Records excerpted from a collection
::::::::

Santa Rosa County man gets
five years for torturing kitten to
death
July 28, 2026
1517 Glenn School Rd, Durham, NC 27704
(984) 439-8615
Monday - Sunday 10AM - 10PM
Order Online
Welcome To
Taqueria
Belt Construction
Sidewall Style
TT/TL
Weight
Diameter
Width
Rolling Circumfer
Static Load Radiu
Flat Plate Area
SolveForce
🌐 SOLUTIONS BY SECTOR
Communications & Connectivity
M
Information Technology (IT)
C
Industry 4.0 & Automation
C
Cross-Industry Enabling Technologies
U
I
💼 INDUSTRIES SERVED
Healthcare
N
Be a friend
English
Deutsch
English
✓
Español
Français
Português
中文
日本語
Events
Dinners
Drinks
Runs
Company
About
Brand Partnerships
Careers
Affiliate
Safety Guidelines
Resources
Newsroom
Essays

::::::::

_PROBLEM TO WORK ON:_ All records above must be set down exactly, please.

_EXERCISE RESPONSE:_
Santa Rosa County man gets
five years for torturing kitten to
death
July 28, 2026
1517 Glenn School Rd, Durham, NC 27704
(984) 439-8615
Monday - Sunday 10AM - 10PM
Order Online
Welcome To
Taqueria
Belt Construction
Sidewall Style
TT/TL
Weight
Diameter
Width
Rolling Circumfer
Static Load Radiu
Flat Plate Area
SolveForce
🌐 SOLUTIONS BY SECTOR
Communications & Connectivity
M
Information Technology (IT)
C
Industry 4.0 & Automation
C
Cross-Industry Enabling Technologies
U
I
💼 INDUSTRIES SERVED
Healthcare
N
Be a friend
English
Deutsch
English
✓
Español
Français
Português
中文
日本語
Events
Dinners
Drinks
Runs
Company
About
Brand Partnerships
Careers
Affiliate
Safety Guidelines
Resources
Newsroom
Essays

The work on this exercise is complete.